Lenders are now scrutinizing social media to determine if applicants qualify for a loan: "It's already well known that Facebook and other social media networks harvest user data and sell it to companies that use that info to peddle their products to consumers. But some lenders have begun to find a new use for this information, scrutinizing Facebook, Twitter, and LinkedIn data to determine the credit-worthiness of loan applicants. ...Big banks have not yet jumped on board with this controversial credit-vetting method, but consumer advocates and financial industry experts say it's probably only a matter of time." Terrific.

There are still 200 people unaccounted for in Colorado due to the widespread flooding, but the number of missing "has fallen dramatically as rescuers reach stranded victims, and electricity and phone services are restored to ravaged areas, allowing residents to contact family, friends or authorities." There are still areas, however, where essential services may not be restored for awhile.

MSNBC's Chuck Todd says it's not the media's job to educate the public on healthcare. Specifically, it is not his job to point out when the GOP is lying. And that's your liberal media, folks!

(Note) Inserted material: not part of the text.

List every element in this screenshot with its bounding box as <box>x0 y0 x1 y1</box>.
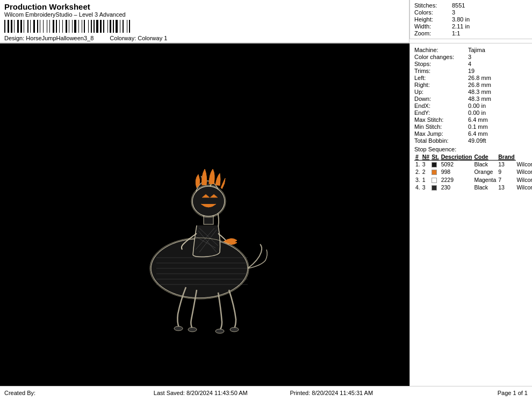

A bunch of jerk kids broke into former NFL lineman Brian Holloway's (second) home and had a party, then tweeted pictures of the revelry and destruction. "Holloway helplessly watched the scene unfold from Florida, where he lives. By the time police arrived at his property, thousands of miles away in upstate New York, there was more than $20,000 in damage." But: Holloway "easily gathered the names of about 200 of the suspected home invaders, based on their Twitter handles."

RIP: "Former Nintendo Co Ltd President Hiroshi Yamauchi, who built the company into a video game giant from a maker of playing cards during more than half a century at the helm, died on Thursday of pneumonia, the company said. He was 85."